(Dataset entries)
# # # #

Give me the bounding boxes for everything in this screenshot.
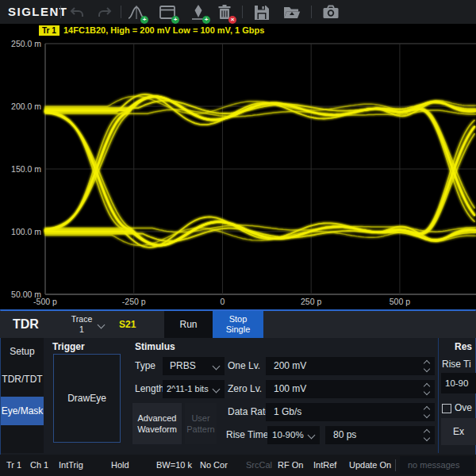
redo-button[interactable]	[94, 2, 115, 23]
status-item-rf-on: RF On	[278, 455, 303, 476]
y-tick-label: 250.0 m	[5, 39, 41, 48]
trace-selector[interactable]: Trace 1	[67, 314, 97, 335]
plus-badge-icon: +	[140, 16, 148, 24]
s-parameter-label[interactable]: S21	[119, 311, 136, 338]
rise-time-label: Rise Time	[226, 426, 268, 444]
tab-tdr-tdt[interactable]: TDR/TDT	[1, 370, 44, 388]
status-item-ch-1: Ch 1	[30, 455, 48, 476]
spinner-icon[interactable]	[424, 360, 430, 372]
type-dropdown[interactable]: PRBS	[163, 357, 225, 375]
x-tick-label: 0	[197, 297, 248, 306]
user-pattern-button[interactable]: User Pattern	[185, 403, 217, 444]
delete-badge-icon: ×	[228, 16, 236, 24]
open-folder-icon	[282, 2, 302, 23]
status-item-bw-10-k: BW=10 k	[156, 455, 192, 476]
spinner-icon[interactable]	[424, 429, 430, 441]
status-item-no-cor: No Cor	[200, 455, 228, 476]
toolbar-separator	[311, 6, 312, 18]
run-button[interactable]: Run	[164, 311, 213, 338]
status-item-inttrig: IntTrig	[59, 455, 83, 476]
trace-parameters: 14FC1B20, High = 200 mV Low = 100 mV, 1 …	[63, 25, 264, 36]
plus-badge-icon: +	[171, 16, 179, 24]
instrument-screen: SIGLENT +	[0, 0, 476, 476]
x-tick-label: 500 p	[374, 297, 425, 306]
plus-badge-icon: +	[202, 16, 210, 24]
recall-button[interactable]	[282, 2, 302, 23]
brand-logo: SIGLENT	[8, 0, 68, 24]
data-rate-label: Data Rate	[228, 403, 271, 421]
overlay-checkbox[interactable]	[442, 404, 451, 413]
zero-level-field[interactable]: 100 mV	[266, 380, 435, 398]
y-tick-label: 150.0 m	[5, 164, 41, 174]
y-tick-label: 200.0 m	[5, 102, 41, 111]
toolbar: SIGLENT +	[0, 0, 476, 24]
response-group-title: Res	[455, 341, 472, 352]
status-item-hold: Hold	[111, 455, 129, 476]
section-separator	[438, 338, 439, 453]
toolbar-separator	[60, 6, 61, 18]
undo-icon	[67, 2, 87, 23]
save-icon	[251, 2, 272, 23]
status-item-srccal: SrcCal	[246, 455, 272, 476]
status-message: no messages	[408, 455, 459, 476]
length-label: Length	[135, 380, 164, 398]
zero-level-label: Zero Lv.	[228, 380, 262, 398]
chevron-down-icon	[213, 363, 221, 370]
screenshot-button[interactable]	[321, 2, 341, 23]
tab-eye-mask[interactable]: Eye/Mask	[1, 397, 44, 425]
save-button[interactable]	[251, 2, 272, 23]
advanced-waveform-button[interactable]: Advanced Waveform	[132, 403, 182, 444]
x-tick-label: -250 p	[109, 297, 159, 306]
toolbar-separator	[242, 6, 243, 18]
x-tick-label: 250 p	[286, 297, 336, 306]
add-window-button[interactable]: +	[157, 2, 178, 23]
trigger-group-title: Trigger	[52, 341, 85, 352]
x-tick-label: -500 p	[20, 297, 71, 306]
spinner-icon[interactable]	[424, 406, 430, 418]
overlay-label: Ove	[455, 399, 472, 417]
add-marker-button[interactable]: +	[188, 2, 209, 23]
chevron-down-icon	[308, 432, 316, 440]
eye-diagram-plot	[0, 37, 476, 309]
grid	[45, 44, 476, 294]
response-rise-time-label: Rise Ti	[442, 355, 471, 374]
length-dropdown[interactable]: 2^11-1 bits	[163, 380, 225, 398]
trace-chip[interactable]: Tr 1	[39, 25, 60, 36]
redo-icon	[94, 2, 115, 23]
chevron-down-icon	[213, 386, 221, 393]
status-separator	[395, 459, 396, 471]
type-label: Type	[135, 357, 155, 375]
spinner-icon[interactable]	[424, 383, 430, 395]
status-item-update-on: Update On	[349, 455, 391, 476]
one-level-label: One Lv.	[228, 357, 260, 375]
stop-single-button[interactable]: Stop Single	[213, 311, 263, 338]
delete-trace-button[interactable]: ×	[214, 2, 235, 23]
add-trace-button[interactable]: +	[126, 2, 147, 23]
stimulus-group-title: Stimulus	[135, 341, 175, 352]
draw-eye-button[interactable]: Draw Eye	[53, 354, 121, 443]
extract-button[interactable]: Ex	[441, 418, 476, 445]
tab-setup[interactable]: Setup	[1, 343, 44, 360]
y-tick-label: 100.0 m	[5, 227, 41, 236]
status-item-tr-1: Tr 1	[6, 455, 21, 476]
status-item-intref: IntRef	[313, 455, 336, 476]
camera-icon	[321, 2, 341, 23]
eye-trace	[45, 94, 476, 248]
toolbar-separator	[121, 6, 121, 18]
rise-time-ref-dropdown[interactable]: 10-90%	[267, 426, 320, 444]
response-rise-dropdown[interactable]: 10-90	[441, 373, 476, 393]
one-level-field[interactable]: 200 mV	[266, 357, 435, 375]
mode-label: TDR	[13, 311, 39, 338]
data-rate-field[interactable]: 1 Gb/s	[266, 403, 435, 421]
undo-button[interactable]	[67, 2, 87, 23]
rise-time-field[interactable]: 80 ps	[325, 426, 435, 444]
trace-info-bar: Tr 1 14FC1B20, High = 200 mV Low = 100 m…	[0, 24, 476, 37]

# # # #

In the records above, find every line that contains the word "SIGLENT" and copy it.

instrument-screen: SIGLENT +	[0, 0, 476, 476]
brand-logo: SIGLENT	[8, 0, 68, 24]
toolbar: SIGLENT +	[0, 0, 476, 24]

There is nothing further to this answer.